State Watch

Ex-cardinal unfit to stand trial for sexual assault in Wisconsin

Former Washington Archbishop, Cardinal Theodore McCarrick listens during a news conference in Washington, May 16, 2006. (AP Photo/J. Scott Applewhite)

A Wisconsin court found disgraced Cardinal Theodore McCarrick incompetent to stand trial for sexual assault after he was diagnosed with dementia.

Sexual abuse charges against McCarrick, 93, were also dropped in Massachusetts in August, after a judge ruled the former Catholic Church official wasn’t fit for trial.

His diagnosis was reported to the Wisconsin court in Walworth County in November of last year when McCarrick’s attorney appeared before the judge.
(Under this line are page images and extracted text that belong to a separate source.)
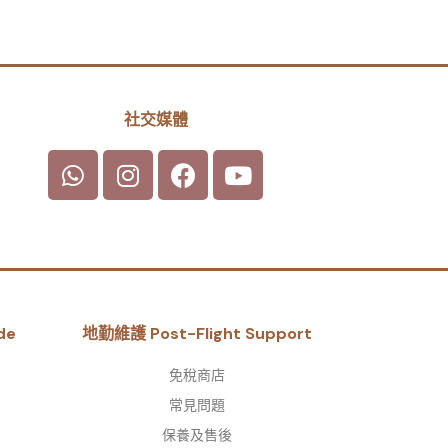
社交媒體
de
地勤維護 Post-Flight Support
免稅商店
常見問題
保養及售後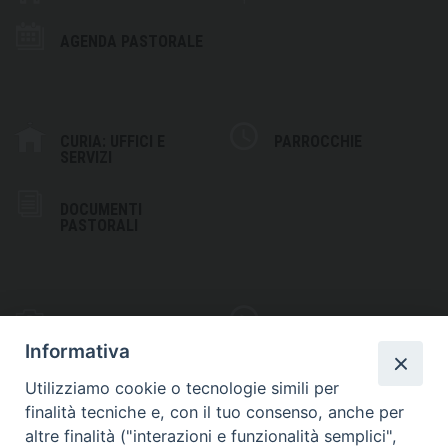
AGENDA PASTORALE
CURIA: UFFICI E
PARROCCHIE
SERVIZI
DOCUMENTI
PASTORALI
PHOTOGALLERY
VIDEOGALLERY
Informativa
Utilizziamo cookie o tecnologie simili per
finalità tecniche e, con il tuo consenso, anche per
altre finalità ("interazioni e funzionalità semplici",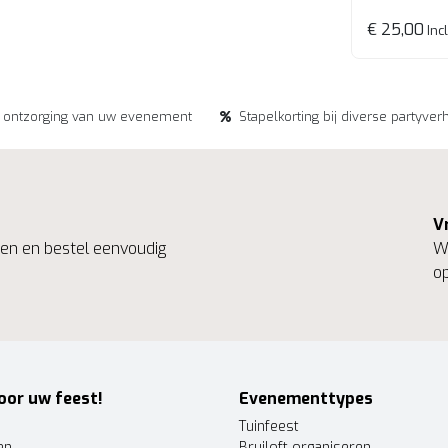
€ 25,00
Incl
e ontzorging van uw evenement
Stapelkorting bij diverse partyver
V
ngen en bestel eenvoudig
We
op
oor uw feest!
Evenementtypes
Tuinfeest
en
Bruiloft organiseren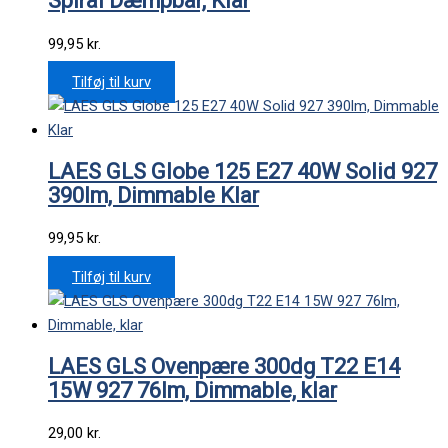
Spiral Dæmpbar, Klar
99,95
kr.
Tilføj til kurv
LAES GLS Globe 125 E27 40W Solid 927
390lm, Dimmable Klar
99,95
kr.
Tilføj til kurv
LAES GLS Ovenpære 300dg T22 E14
15W 927 76lm, Dimmable, klar
29,00
kr.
The state asked for the cardinal to be present for an assessment and made attempts to set up Zoom and phone calls, but according to documents, the state was “not confident [the] defendant will be able to do that.”

McCarrick did not appear in court Wednesday, but the judge ruled McCarrick’s attorney could enter a waiver of incompetency on his behalf. Judge David Reddy declined a request to dismiss the case entirely, but suspended the matter.

A review hearing has been scheduled for Dec. 27, 2024.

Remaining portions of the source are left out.